Verstappen ha espresso il suo disappunto per le vetture dal 2026 e per le tecniche necessarie per ottenere tempi sul giro, con una forte enfasi sull’erogazione della batteria dall’unità di potenza. Ad aggravare le sue frustrazioni, la Red Bull non è riuscita a competere al vertice della griglia quest’anno e rimane senza un podio dopo i primi tre round. Questo ha portato a speculazioni sul futuro di Verstappen, con il quattro volte campione stesso che ha ammesso che il suo disprezzo per i nuovi regolamenti potrebbe spingerlo verso l’uscita.
Mentre alcuni hanno suggerito che Verstappen potrebbe prendersi un anno di pausa prima di tornare, Button non vede le cose andare in quel modo.
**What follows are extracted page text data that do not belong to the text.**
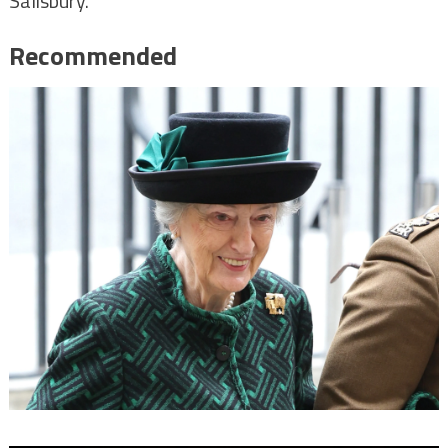
Salisbury.
Recommended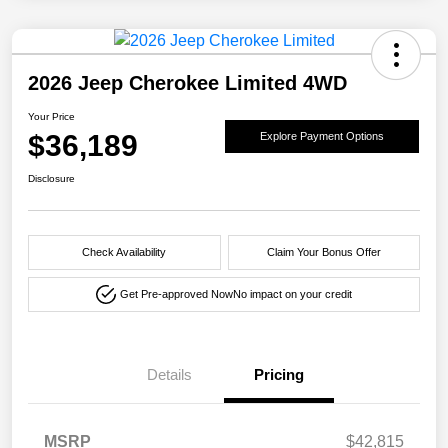
2026 Jeep Cherokee Limited 4WD
Your Price
$36,189
Explore Payment Options
Disclosure
Check Availability
Claim Your Bonus Offer
Get Pre-approved Now
No impact on your credit
Details
Pricing
MSRP
$42,815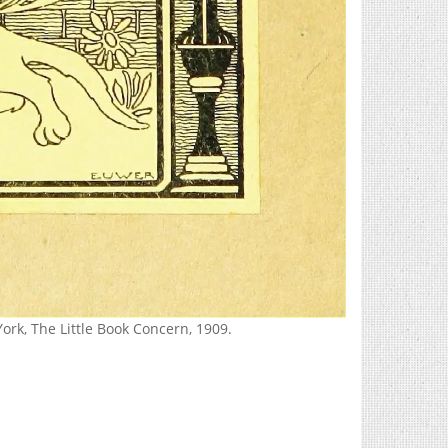
ork, The Little Book Concern, 1909.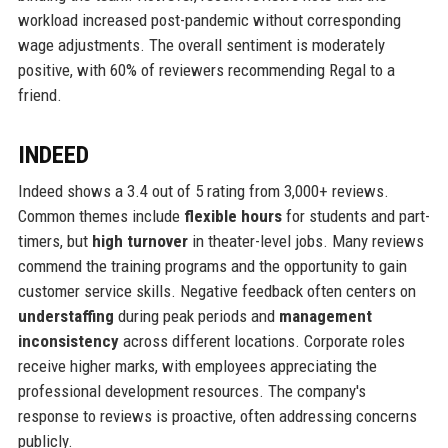
workload increased post-pandemic without corresponding
wage adjustments. The overall sentiment is moderately
positive, with 60% of reviewers recommending Regal to a
friend.
INDEED
Indeed shows a 3.4 out of 5 rating from 3,000+ reviews.
Common themes include
flexible hours
for students and part-
timers, but
high turnover
in theater-level jobs. Many reviews
commend the training programs and the opportunity to gain
customer service skills. Negative feedback often centers on
understaffing
during peak periods and
management
inconsistency
across different locations. Corporate roles
receive higher marks, with employees appreciating the
professional development resources. The company's
response to reviews is proactive, often addressing concerns
publicly.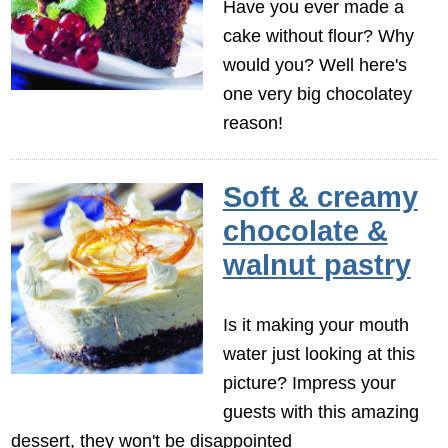
Have you ever made a
cake without flour? Why
would you? Well here's
one very big chocolatey
reason!
Soft & creamy
chocolate &
walnut pastry
Is it making your mouth
water just looking at this
picture? Impress your
guests with this amazing
dessert, they won't be disappointed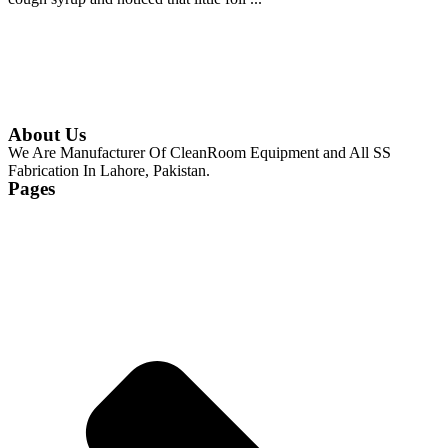
Continue Reading
About Us
We Are Manufacturer Of CleanRoom Equipment and All SS
Fabrication In Lahore, Pakistan.
Pages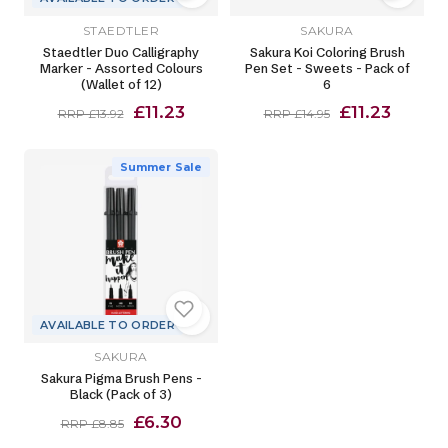
STAEDTLER
SAKURA
Staedtler Duo Calligraphy
Sakura Koi Coloring Brush
Marker - Assorted Colours
Pen Set - Sweets - Pack of
(Wallet of 12)
6
£11.23
£11.23
RRP £13.92
RRP £14.95
Summer Sale
AVAILABLE TO ORDER
SAKURA
Sakura Pigma Brush Pens -
Black (Pack of 3)
£6.30
RRP £8.85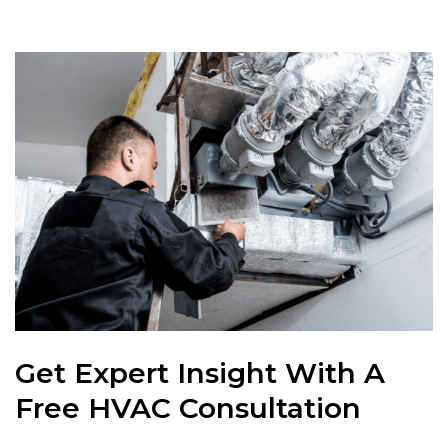
Get Expert Insight With A
Free HVAC Consultation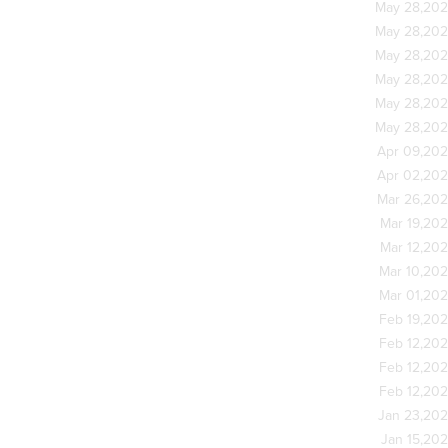
May 28,20
May 28,20
May 28,20
May 28,20
May 28,20
May 28,20
Apr 09,20
Apr 02,20
Mar 26,20
Mar 19,20
Mar 12,20
Mar 10,20
Mar 01,20
Feb 19,20
Feb 12,20
Feb 12,20
Feb 12,20
Jan 23,20
Jan 15,20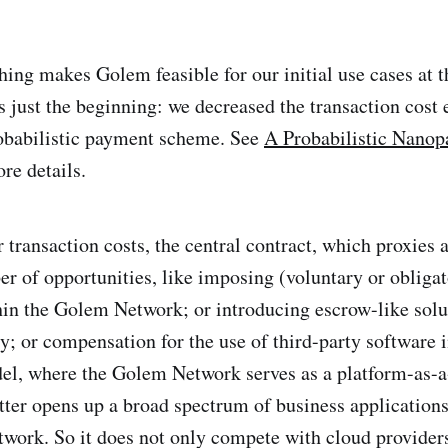
hing makes Golem feasible for our initial use cases at t
is just the beginning: we decreased the transaction cost 
robabilistic payment scheme. See
A Probabilistic Nano
re details.
 transaction costs, the central contract, which proxies 
r of opportunities, like imposing (voluntary or obligat
hin the Golem Network; or introducing escrow-like solu
y; or compensation for the use of third-party software i
el, where the Golem Network serves as a platform-as-a
atter opens up a broad spectrum of business applications
work. So it does not only compete with cloud providers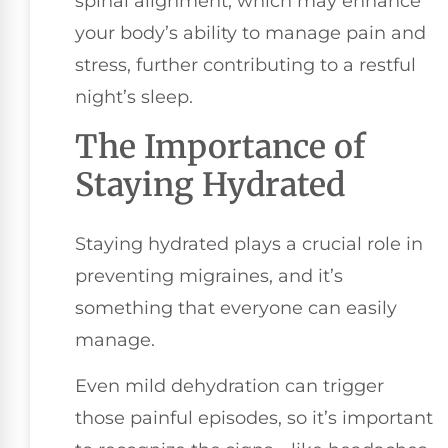
spinal alignment, which may enhance
your body’s ability to manage pain and
stress, further contributing to a restful
night’s sleep.
The Importance of
Staying Hydrated
Staying hydrated plays a crucial role in
preventing migraines, and it’s
something that everyone can easily
manage.
Even mild dehydration can trigger
those painful episodes, so it’s important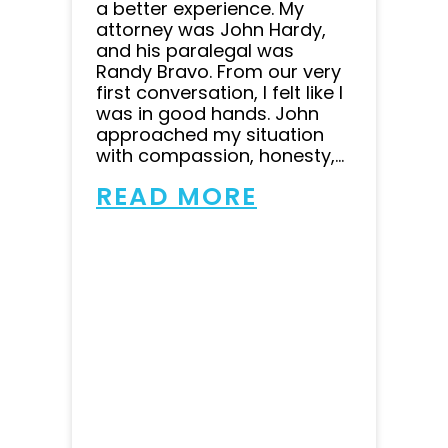
a better experience. My
attorney was John Hardy,
and his paralegal was
Randy Bravo. From our very
first conversation, I felt like I
was in good hands. John
approached my situation
with compassion, honesty,...
READ MORE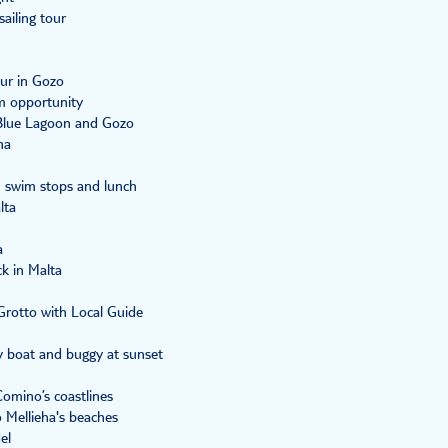
ailing tour
ur in Gozo
m opportunity
 Blue Lagoon and Gozo
na
h swim stops and lunch
lta
a
ck in Malta
rotto with Local Guide
y boat and buggy at sunset
Comino’s coastlines
o Mellieha's beaches
el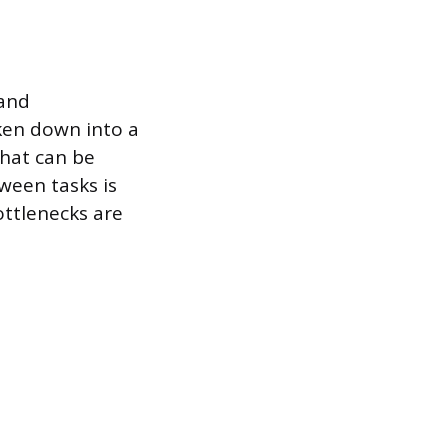
 and
oken down into a
hat can be
ween tasks is
ottlenecks are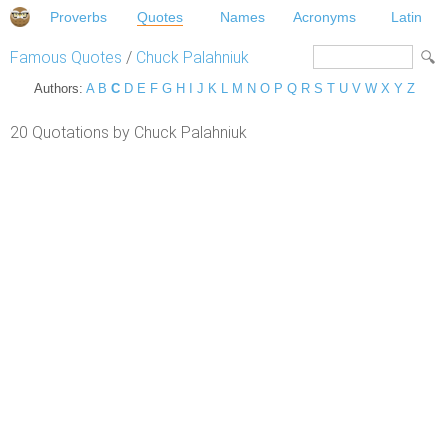
Proverbs
Quotes
Names
Acronyms
Latin
Famous Quotes
/
Chuck Palahniuk
Authors:
A
B
C
D
E
F
G
H
I
J
K
L
M
N
O
P
Q
R
S
T
U
V
W
X
Y
Z
20 Quotations by Chuck Palahniuk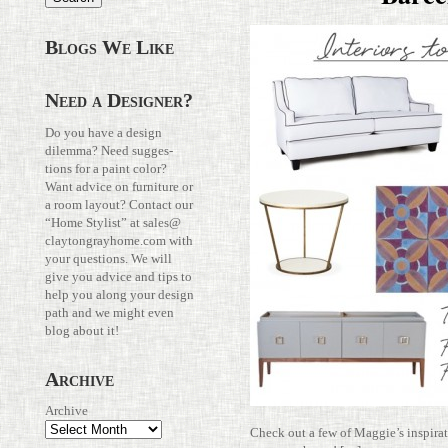
Blogs We Like
Need a Designer?
Do you have a design
dilemma? Need sug­ges­
tions for a paint color?
Want advice on fur­ni­ture or
a room layout? Con­tact our
“Home Stylist” at
sales@​
claytongrayhome.​com
with
your ques­tions. We will
give you advice and tips to
help you along your design
path and we might even
blog about it!
Archive
Archive
Check out a few of Maggie’s inspi­ra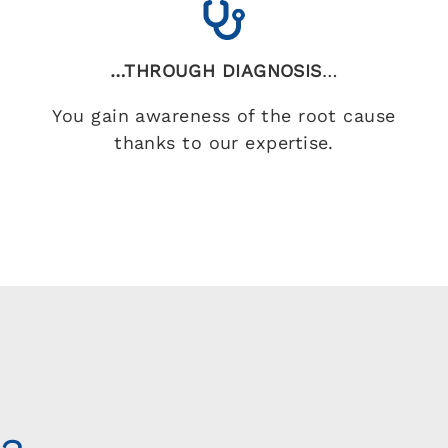
…THROUGH DIAGNOSIS
…
You gain awareness of the root cause
thanks to our expertise.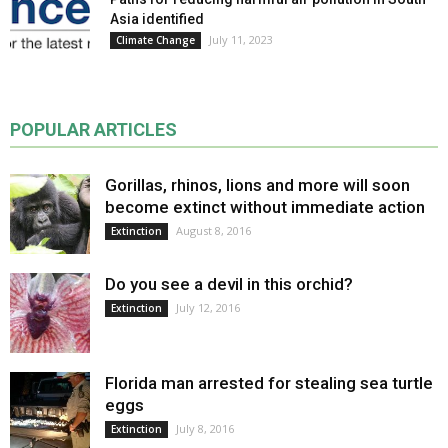
Asia identified
July 11, 2023
Climate Change
POPULAR ARTICLES
Gorillas, rhinos, lions and more will soon
become extinct without immediate action
August 8, 2016
Extinction
Do you see a devil in this orchid?
July 12, 2016
Extinction
Florida man arrested for stealing sea turtle
eggs
July 8, 2016
Extinction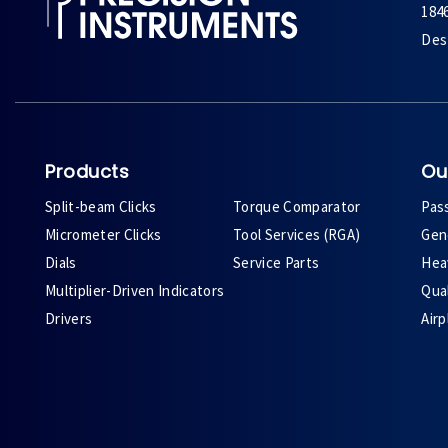
184
Des 
Products
Ou
Split-beam Clicks
Torque Comparator
Pas
Micrometer Clicks
Tool Services (RGA)
Gene
Dials
Service Parts
Heav
Multiplier-Driven Indicators
Qual
Drivers
Air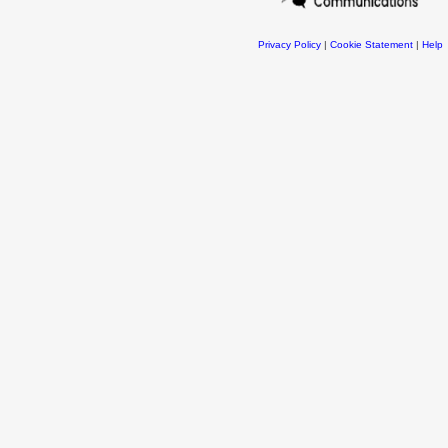
Privacy Policy
|
Cookie Statement
|
Help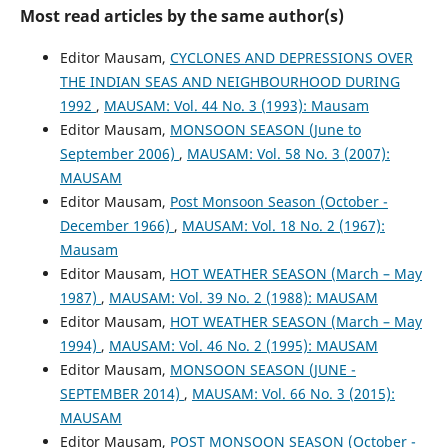
Most read articles by the same author(s)
Editor Mausam,
CYCLONES AND DEPRESSIONS OVER
THE INDIAN SEAS AND NEIGHBOURHOOD DURING
1992
,
MAUSAM: Vol. 44 No. 3 (1993): Mausam
Editor Mausam,
MONSOON SEASON (June to
September 2006)
,
MAUSAM: Vol. 58 No. 3 (2007):
MAUSAM
Editor Mausam,
Post Monsoon Season (October -
December 1966)
,
MAUSAM: Vol. 18 No. 2 (1967):
Mausam
Editor Mausam,
HOT WEATHER SEASON (March – May
1987)
,
MAUSAM: Vol. 39 No. 2 (1988): MAUSAM
Editor Mausam,
HOT WEATHER SEASON (March – May
1994)
,
MAUSAM: Vol. 46 No. 2 (1995): MAUSAM
Editor Mausam,
MONSOON SEASON (JUNE -
SEPTEMBER 2014)
,
MAUSAM: Vol. 66 No. 3 (2015):
MAUSAM
Editor Mausam,
POST MONSOON SEASON (October -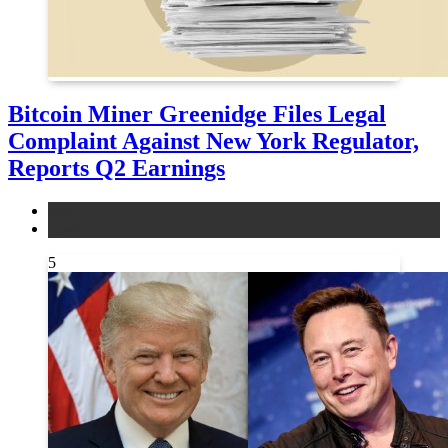
Bitcoin Miner Greenidge Files Legal
Complaint Against New York Regulator,
Reports Q2 Earnings
legal
news
5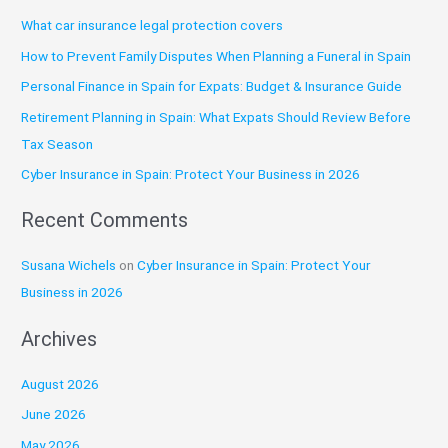
r
What car insurance legal protection covers
c
How to Prevent Family Disputes When Planning a Funeral in Spain
h
Personal Finance in Spain for Expats: Budget & Insurance Guide
f
o
Retirement Planning in Spain: What Expats Should Review Before
r
Tax Season
:
Cyber Insurance in Spain: Protect Your Business in 2026
Recent Comments
Susana Wichels
on
Cyber Insurance in Spain: Protect Your
Business in 2026
Archives
August 2026
June 2026
May 2026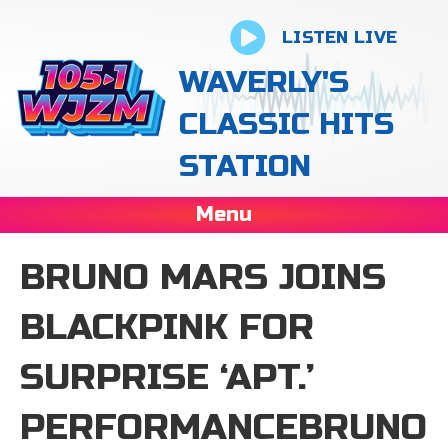
LISTEN LIVE
WAVERLY'S
CLASSIC HITS
STATION
Menu
BRUNO MARS JOINS
BLACKPINK FOR
SURPRISE ‘APT.’
PERFORMANCEBRUNO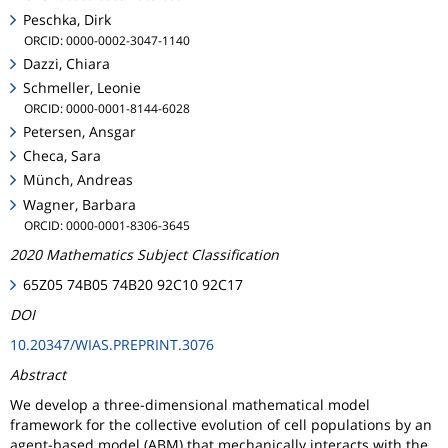
Peschka, Dirk
ORCID: 0000-0002-3047-1140
Dazzi, Chiara
Schmeller, Leonie
ORCID: 0000-0001-8144-6028
Petersen, Ansgar
Checa, Sara
Münch, Andreas
Wagner, Barbara
ORCID: 0000-0001-8306-3645
2020 Mathematics Subject Classification
65Z05 74B05 74B20 92C10 92C17
DOI
10.20347/WIAS.PREPRINT.3076
Abstract
We develop a three-dimensional mathematical model
framework for the collective evolution of cell populations by an
agent-based model (ABM) that mechanically interacts with the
“Personalmente, non mi sembra il tipo di persona che si prende un anno sabbatico,” ha detto Button a Sky F1. “O corre, o non corre.”
“Se vuole smettere e fare qualcos’altro, anche questo è divertente.”
“Penso che questa sarà la sua ultima ‘carriera’ in F1. Non penso che si prenderà un anno di pausa per poi tornare. Non penso che sia il Max che ho imparato a conoscere.”
Verstappen al centro delle decisioni sul mercato piloti – Button
Verstappen è anche destinato a perdere un’altra figura significativa nel suo team, dopo che la McLaren ha annunciato questo mese di aver ingaggiato Gianpiero Lambiase a partire dal 2028. Lambiase è stato l’ingegnere di gara di Verstappen da quando l’olandese è stato promosso nella scuderia di Milton Keynes nel 2016.
Mentre l’attesa sul futuro di Verstappen cresce, Button ha insistito sul fatto che il 28enne sarà al centro delle conseguenze del mercato piloti.
“Solo poche settimane prima che fosse annunciato che Lambiase andava alla McLaren, Max è uscito e ha detto ‘non riesco mai a immaginare di correre con lui al mio fianco’,” ha detto Button. “Ma è il 2028, sono altri due anni. Vedremo.”
“Ma è emozionante, c’è così tanto da aspettarsi dal mercato piloti nei prossimi anni.”
“Max sarà sempre al centro dell’attenzione perché è in una macchina, al momento, che non sta performando. Siamo abituati a vederlo davanti, e ora non lo è.”